## Records for processing
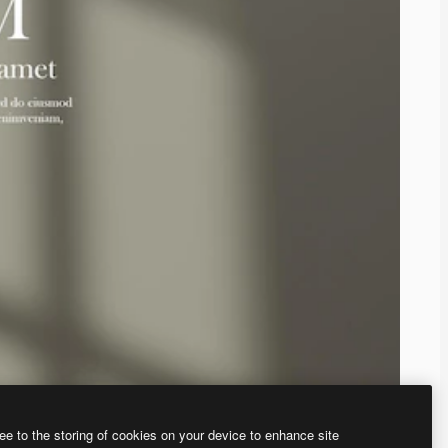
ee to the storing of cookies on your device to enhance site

---

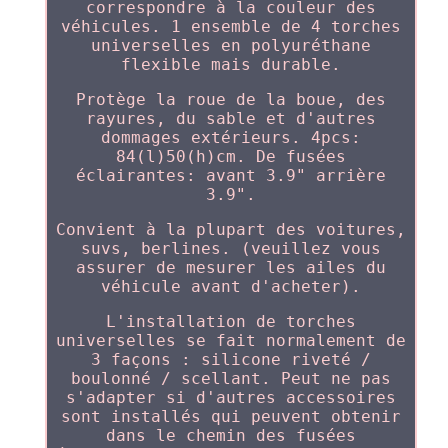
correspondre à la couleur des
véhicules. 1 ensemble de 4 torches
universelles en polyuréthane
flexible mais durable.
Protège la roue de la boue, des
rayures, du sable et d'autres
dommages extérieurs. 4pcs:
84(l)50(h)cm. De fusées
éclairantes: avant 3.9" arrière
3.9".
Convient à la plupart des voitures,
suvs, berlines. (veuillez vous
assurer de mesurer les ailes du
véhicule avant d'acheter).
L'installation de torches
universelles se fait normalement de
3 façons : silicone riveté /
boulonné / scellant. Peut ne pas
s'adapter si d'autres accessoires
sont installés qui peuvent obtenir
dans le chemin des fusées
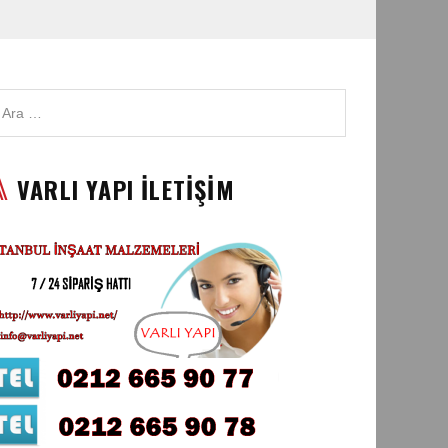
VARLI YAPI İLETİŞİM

--

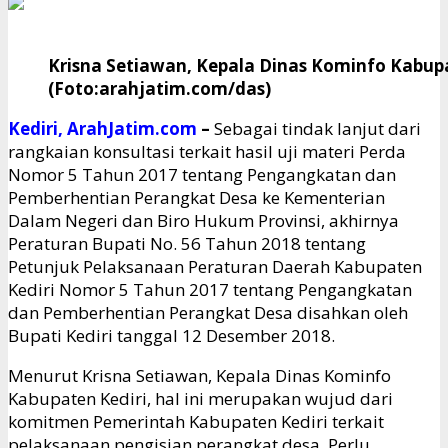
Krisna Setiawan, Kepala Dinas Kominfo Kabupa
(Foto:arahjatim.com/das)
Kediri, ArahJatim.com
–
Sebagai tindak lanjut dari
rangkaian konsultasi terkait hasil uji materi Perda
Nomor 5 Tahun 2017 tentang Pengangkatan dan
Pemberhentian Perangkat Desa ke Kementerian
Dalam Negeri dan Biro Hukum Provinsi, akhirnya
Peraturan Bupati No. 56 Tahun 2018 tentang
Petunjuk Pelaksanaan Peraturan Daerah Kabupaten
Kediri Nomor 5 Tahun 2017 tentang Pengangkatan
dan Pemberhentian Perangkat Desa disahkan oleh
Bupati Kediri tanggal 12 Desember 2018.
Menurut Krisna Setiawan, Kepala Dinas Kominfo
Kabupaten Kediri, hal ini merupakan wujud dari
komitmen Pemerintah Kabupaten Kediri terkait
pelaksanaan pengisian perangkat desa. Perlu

## Exercise instructions
Every line containing the word "Bupati" must be copied from the material above.

## Problem solution
Peraturan Bupati No. 56 Tahun 2018 tentang
Bupati Kediri tanggal 12 Desember 2018.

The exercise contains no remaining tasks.